• **Material supplied**:

Content starts

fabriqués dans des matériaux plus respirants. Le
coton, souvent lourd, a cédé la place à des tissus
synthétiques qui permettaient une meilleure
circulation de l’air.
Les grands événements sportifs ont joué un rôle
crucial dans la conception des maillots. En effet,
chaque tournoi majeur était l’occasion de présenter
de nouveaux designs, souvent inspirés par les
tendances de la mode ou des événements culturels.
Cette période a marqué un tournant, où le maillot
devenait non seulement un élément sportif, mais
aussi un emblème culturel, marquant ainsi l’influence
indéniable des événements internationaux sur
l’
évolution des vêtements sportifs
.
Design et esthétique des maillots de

Content ends

• **Exercise description**:
Provide an exact transcription of every entry above.

• **Solution to this task**:
fabriqués dans des matériaux plus respirants. Le
coton, souvent lourd, a cédé la place à des tissus
synthétiques qui permettaient une meilleure
circulation de l’air.
Les grands événements sportifs ont joué un rôle
crucial dans la conception des maillots. En effet,
chaque tournoi majeur était l’occasion de présenter
de nouveaux designs, souvent inspirés par les
tendances de la mode ou des événements culturels.
Cette période a marqué un tournant, où le maillot
devenait non seulement un élément sportif, mais
aussi un emblème culturel, marquant ainsi l’influence
indéniable des événements internationaux sur
l’
évolution des vêtements sportifs
.
Design et esthétique des maillots de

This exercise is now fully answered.